→ Directions for this task
Please copy every record below exactly, leaving out the pictures.
*** Extracted information Section Begins ***
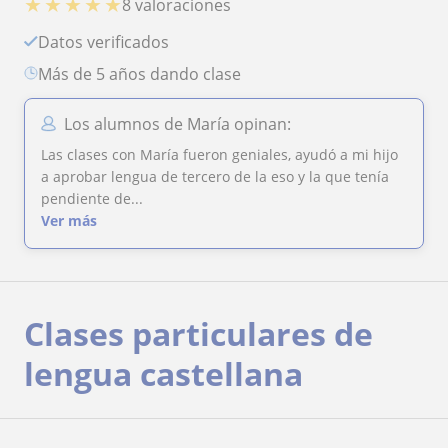
★
★
★
★
★
8 valoraciones
Datos verificados
más de 5 años dando clase
Los alumnos de María opinan:
Las clases con María fueron geniales, ayudó a mi hijo
a aprobar lengua de tercero de la eso y la que tenía
pendiente de...
Ver más
Clases particulares de
lengua castellana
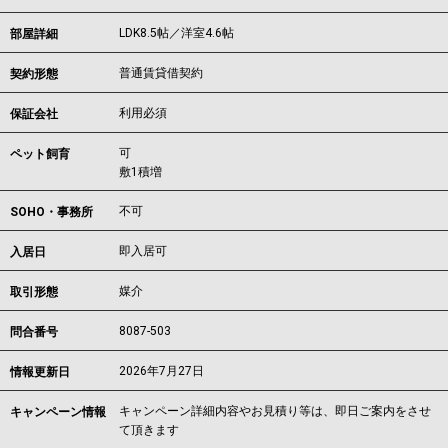
LDK8.5帖／洋室4.6帖
部屋詳細
普通賃貸借契約
契約形態
利用必須
保証会社
可
ペット飼育
敷1積増
不可
SOHO・事務所
即入居可
入居日
媒介
取引形態
8087-503
問合番号
2026年7月27日
情報更新日
キャンペーン詳細内容やお見積り等は、即日ご案内をさせ
キャンペーン情報
て頂きます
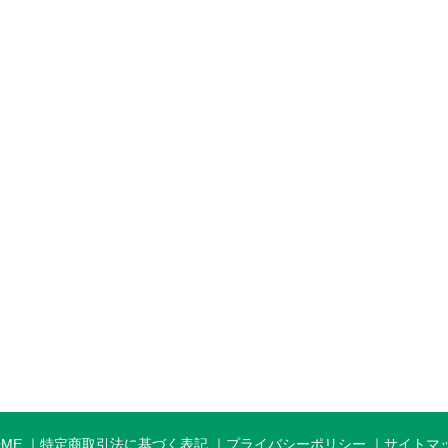
OME
特定商取引法に基づく表記
プライバシーポリシー
サイトマ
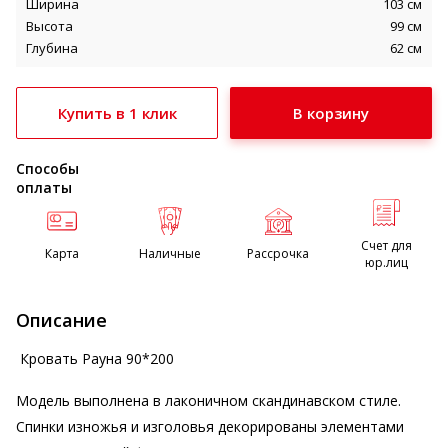
Ширина
103 см
Высота
99 см
Глубина
62 см
Купить в 1 клик
Способы
оплаты
Счет для
Карта
Наличные
Рассрочка
юр.лиц
Описание
Кровать Рауна 90*200
Модель выполнена в лаконичном скандинавском стиле.
Спинки изножья и изголовья декорированы элементами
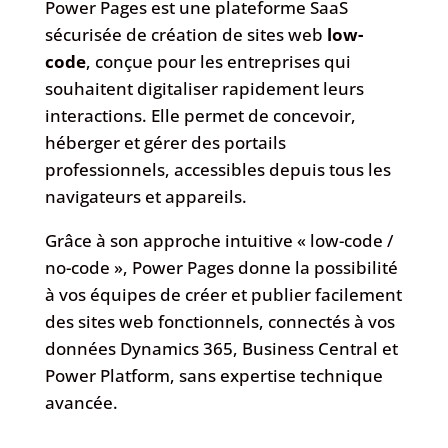
Power Pages est une plateforme SaaS
sécurisée de création de sites web
low-
code
, conçue pour les entreprises qui
souhaitent digitaliser rapidement leurs
interactions. Elle permet de concevoir,
héberger et gérer des portails
professionnels, accessibles depuis tous les
navigateurs et appareils.
Grâce à son approche intuitive « low-code /
no-code », Power Pages donne la possibilité
à vos équipes de créer et publier facilement
des sites web fonctionnels, connectés à vos
données Dynamics 365, Business Central et
Power Platform, sans expertise technique
avancée.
*** Extracted information Section Ends ***
→ Your response
★
★
★
★
★
8 valoraciones
Datos verificados
más de 5 años dando clase
Los alumnos de María opinan:
Las clases con María fueron geniales, ayudó a mi hijo
a aprobar lengua de tercero de la eso y la que tenía
pendiente de...
Ver más
Clases particulares de
lengua castellana
LDK8.5帖／洋室4.6帖
部屋詳細
普通賃貸借契約
契約形態
利用必須
保証会社
可
ペット飼育
敷1積増
不可
SOHO・事務所
即入居可
入居日
媒介
取引形態
8087-503
問合番号
2026年7月27日
情報更新日
キャンペーン詳細内容やお見積り等は、即日ご案内をさせ
キャンペーン情報
て頂きます
OME
特定商取引法に基づく表記
プライバシーポリシー
サイトマ
Ширина
103 см
Высота
99 см
Глубина
62 см
Купить в 1 клик
Способы
оплаты
Счет для
Карта
Наличные
Рассрочка
юр.лиц
Описание
Кровать Рауна 90*200
Модель выполнена в лаконичном скандинавском стиле.
Спинки изножья и изголовья декорированы элементами
Power Pages est une plateforme SaaS
sécurisée de création de sites web
low-
code
, conçue pour les entreprises qui
souhaitent digitaliser rapidement leurs
interactions. Elle permet de concevoir,
héberger et gérer des portails
professionnels, accessibles depuis tous les
navigateurs et appareils.
Grâce à son approche intuitive « low-code /
no-code », Power Pages donne la possibilité
à vos équipes de créer et publier facilement
des sites web fonctionnels, connectés à vos
données Dynamics 365, Business Central et
Power Platform, sans expertise technique
avancée.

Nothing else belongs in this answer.